*** Opening Input for this task ***

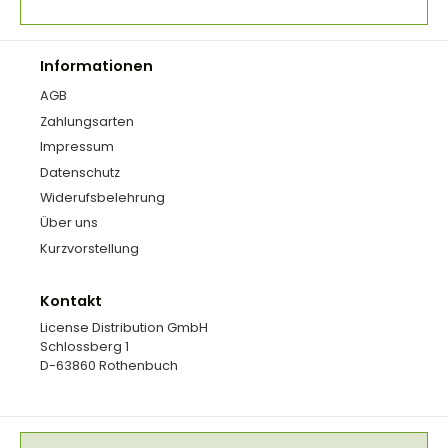
Informationen
AGB
Zahlungsarten
Impressum
Datenschutz
Widerufsbelehrung
Über uns
Kurzvorstellung
Kontakt
License Distribution GmbH
Schlossberg 1
D-63860 Rothenbuch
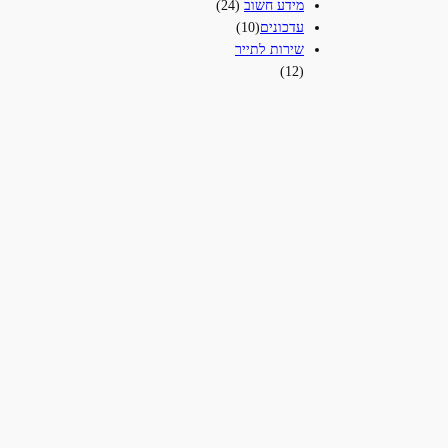
מידע חשוב
(24)
עדכונים‎
(10)
שירות לתייר
(12)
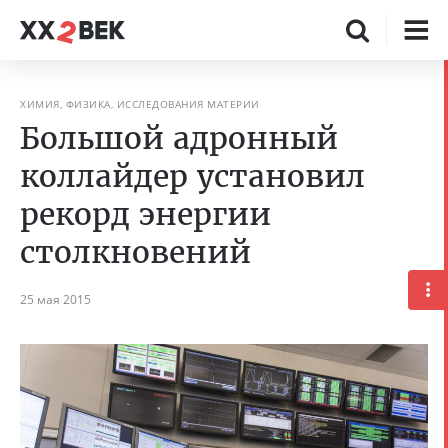
ХИМИЯ, ФИЗИКА, ИССЛЕДОВАНИЯ МАТЕРИИ
Большой адронный
коллайдер установил
рекорд энергии
столкновений
25 мая 2015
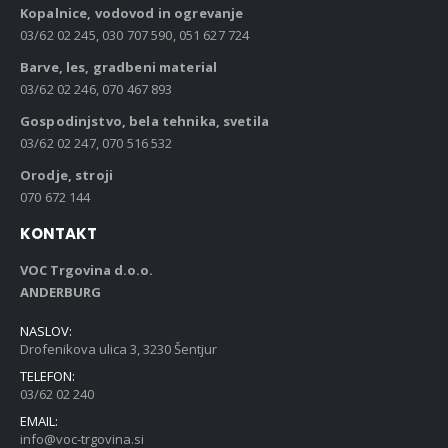
Kopalnice, vodovod in ogrevanje
03/62 02 245, 030 707 590, 051 627 724
Barve, les, gradbeni material
03/62 02 246, 070 467 893
Gospodinjstvo, bela tehnika, svetila
03/62 02 247, 070 516 532
Orodje, stroji
070 672 144
KONTAKT
VOC Trgovina d.o.o.
ANDERBURG
NASLOV:
Drofenikova ulica 3, 3230 Šentjur
TELEFON:
03/62 02 240
EMAIL:
info@voc-trgovina.si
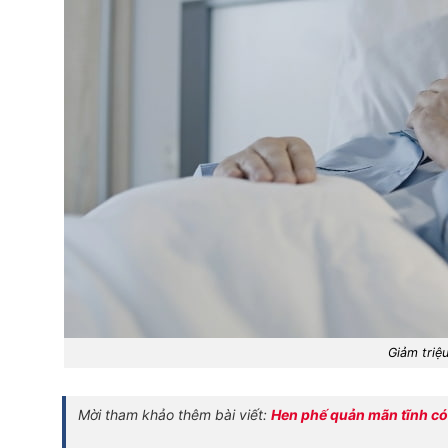
Giảm triệ
Mời tham khảo thêm bài viết:
Hen phế quản mãn tĩnh có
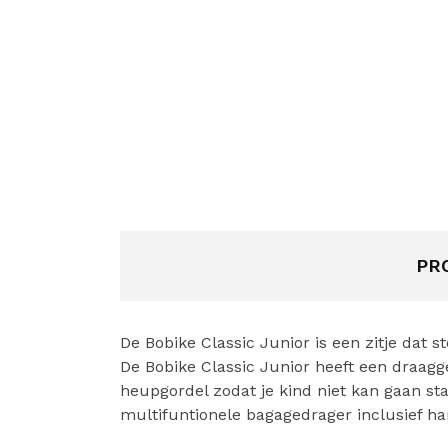
PR
De Bobike Classic Junior is een zitje dat st
De Bobike Classic Junior heeft een draagge
heupgordel zodat je kind niet kan gaan staa
multifuntionele bagagedrager inclusief h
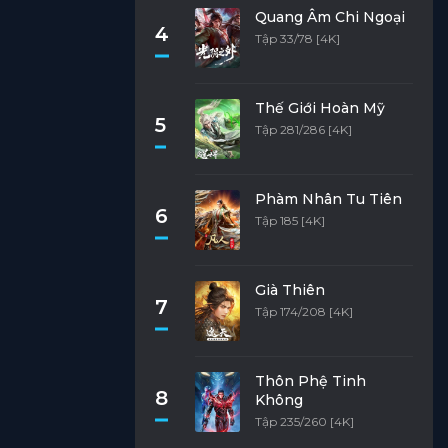
Quang Âm Chi Ngoại
4
Tập 33/78 [4K]
Thế Giới Hoàn Mỹ
5
Tập 281/286 [4K]
Phàm Nhân Tu Tiên
6
Tập 185 [4K]
Già Thiên
7
Tập 174/208 [4K]
Thôn Phệ Tinh
8
Không
Tập 235/260 [4K]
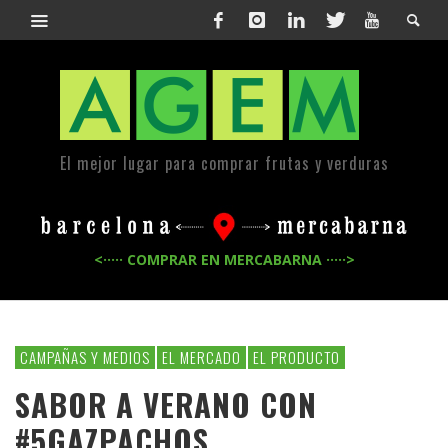
El mejor lugar para comprar frutas y verduras
<····· COMPRAR EN MERCABARNA ·····>
CAMPAÑAS Y MEDIOS
EL MERCADO
EL PRODUCTO
SABOR A VERANO CON
#5GAZPACHOS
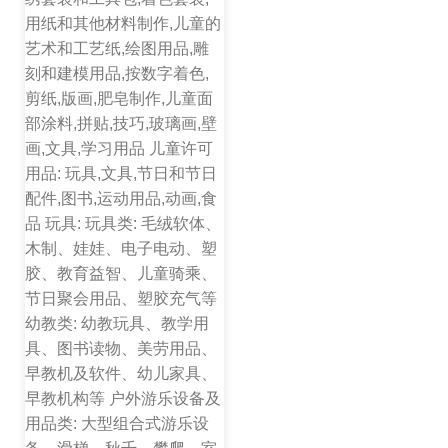
用纸和其他材料制作,儿童的
艺术和工艺纸,绘图用品,雕
刻和建模用品,按数字着色,
剪纸,版画,肥皂制作,儿童面
部涂料,拼贴,技巧,玻璃画,壁
画,文具,学习用品 儿童许可
用品: 玩具,文具,节日和节日
配件,图书,运动用品,动画,食
品 玩具: 玩具类: 毛绒软体、
木制、娃娃、电子电动、塑
胶、教育益智、儿童骑乘、
节日聚会用品、塑胶充气等
幼教类: 幼教玩具、教学用
具、图书读物、美劳用品、
早教机及软件、幼儿家具、
早教机构等 户外游乐设备及
用品类: 大型组合式游乐设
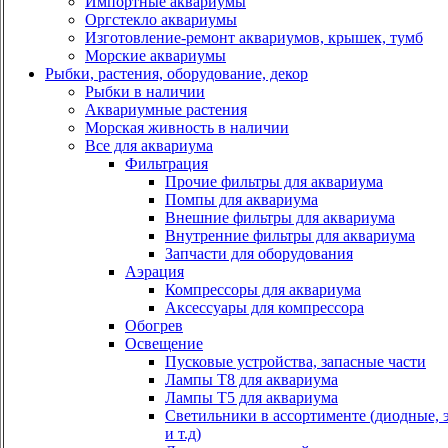
Импортные аквариумы
Оргстекло аквариумы
Изготовление-ремонт аквариумов, крышек, тумб
Морские аквариумы
Рыбки, растения, оборудование, декор
Рыбки в наличии
Аквариумные растения
Морская живность в наличии
Все для аквариума
Фильтрация
Прочие фильтры для аквариума
Помпы для аквариума
Внешние фильтры для аквариума
Внутренние фильтры для аквариума
Запчасти для оборудования
Аэрация
Компрессоры для аквариума
Аксессуары для компрессора
Обогрев
Освещение
Пусковые устройства, запасные части
Лампы Т8 для аквариума
Лампы Т5 для аквариума
Светильники в ассортименте (диодные, 
и т.д)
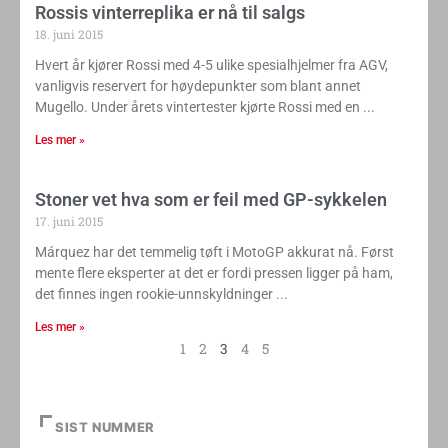
Rossis vinterreplika er nå til salgs
18. juni 2015
Hvert år kjører Rossi med 4-5 ulike spesialhjelmer fra AGV,
vanligvis reservert for høydepunkter som blant annet
Mugello. Under årets vintertester kjørte Rossi med en
Les mer »
Stoner vet hva som er feil med GP-sykkelen
17. juni 2015
Márquez har det temmelig tøft i MotoGP akkurat nå. Først
mente flere eksperter at det er fordi pressen ligger på ham,
det finnes ingen rookie-unnskyldninger
Les mer »
1
2
3
4
5
SIST NUMMER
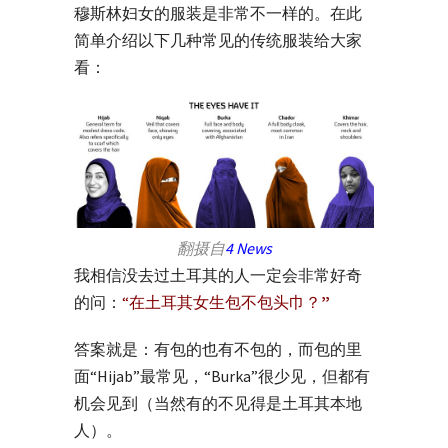
穆斯林妇女的服装是非常不一样的。在此
简单介绍以下几种常见的传统服装给大家
看：
翻摄自
4 News
我相信没去过土耳其的人一定会非常好奇
的问：
“在土耳其女生包不包头巾？
”
答案就是：有包的也有不包的，而包的里
面“Hijab”最常见，“Burka”很少见，但都有
机会见到（当然有的不见得是土耳其本地
人）。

*** Closing Input for this task ***

__Task to carry out__: Type the listing out again word for word, passing over each picture.

__Completed task__:
Informationen
AGB
Zahlungsarten
Impressum
Datenschutz
Widerufsbelehrung
Über uns
Kurzvorstellung
Kontakt
License Distribution GmbH
Schlossberg 1
D-63860 Rothenbuch
מידע חשוב
(24)
עדכונים‎
(10)
שירות לתייר
(12)
ХИМИЯ, ФИЗИКА, ИССЛЕДОВАНИЯ МАТЕРИИ
Большой адронный
коллайдер установил
рекорд энергии
столкновений
25 мая 2015
Kopalnice, vodovod in ogrevanje
03/62 02 245, 030 707 590, 051 627 724
Barve, les, gradbeni material
03/62 02 246, 070 467 893
Gospodinjstvo, bela tehnika, svetila
03/62 02 247, 070 516 532
Orodje, stroji
070 672 144
KONTAKT
VOC Trgovina d.o.o.
ANDERBURG
NASLOV:
Drofenikova ulica 3, 3230 Šentjur
TELEFON:
03/62 02 240
EMAIL:
info@voc-trgovina.si
Giảm triệ
Mời tham khảo thêm bài viết:
Hen phế quản mãn tĩnh có
PR
De Bobike Classic Junior is een zitje dat st
De Bobike Classic Junior heeft een draagge
heupgordel zodat je kind niet kan gaan staa
multifuntionele bagagedrager inclusief h
Quang Âm Chi Ngoại
4
Tập 33/78 [4K]
Thế Giới Hoàn Mỹ
5
Tập 281/286 [4K]
Phàm Nhân Tu Tiên
6
Tập 185 [4K]
Già Thiên
7
Tập 174/208 [4K]
Thôn Phệ Tinh
8
Không
Tập 235/260 [4K]
El mejor lugar para comprar frutas y verduras
<····· COMPRAR EN MERCABARNA ·····>
CAMPAÑAS Y MEDIOS
EL MERCADO
EL PRODUCTO
SABOR A VERANO CON
#5GAZPACHOS
用纸和其他材料制作,儿童的
艺术和工艺纸,绘图用品,雕
刻和建模用品,按数字着色,
剪纸,版画,肥皂制作,儿童面
部涂料,拼贴,技巧,玻璃画,壁
画,文具,学习用品 儿童许可
用品: 玩具,文具,节日和节日
配件,图书,运动用品,动画,食
品 玩具: 玩具类: 毛绒软体、
木制、娃娃、电子电动、塑
胶、教育益智、儿童骑乘、
节日聚会用品、塑胶充气等
幼教类: 幼教玩具、教学用
具、图书读物、美劳用品、
早教机及软件、幼儿家具、
早教机构等 户外游乐设备及
用品类: 大型组合式游乐设
Импортные аквариумы
Оргстекло аквариумы
Изготовление-ремонт аквариумов, крышек, тумб
Морские аквариумы
Рыбки, растения, оборудование, декор
Рыбки в наличии
Аквариумные растения
Морская живность в наличии
Все для аквариума
Фильтрация
Прочие фильтры для аквариума
Помпы для аквариума
Внешние фильтры для аквариума
Внутренние фильтры для аквариума
Запчасти для оборудования
Аэрация
Компрессоры для аквариума
Аксессуары для компрессора
Обогрев
Освещение
Пусковые устройства, запасные части
Лампы Т8 для аквариума
Лампы Т5 для аквариума
Светильники в ассортименте (диодные, 
и т.д)
Rossis vinterreplika er nå til salgs
18. juni 2015
Hvert år kjører Rossi med 4-5 ulike spesialhjelmer fra AGV,
vanligvis reservert for høydepunkter som blant annet
Mugello. Under årets vintertester kjørte Rossi med en
Les mer »
Stoner vet hva som er feil med GP-sykkelen
17. juni 2015
Márquez har det temmelig tøft i MotoGP akkurat nå. Først
mente flere eksperter at det er fordi pressen ligger på ham,
det finnes ingen rookie-unnskyldninger
Les mer »
1
2
3
4
5
SIST NUMMER
穆斯林妇女的服装是非常不一样的。在此
简单介绍以下几种常见的传统服装给大家
看：
翻摄自
4 News
我相信没去过土耳其的人一定会非常好奇
的问：
“在土耳其女生包不包头巾？
”
答案就是：有包的也有不包的，而包的里
面“Hijab”最常见，“Burka”很少见，但都有
机会见到（当然有的不见得是土耳其本地
人）。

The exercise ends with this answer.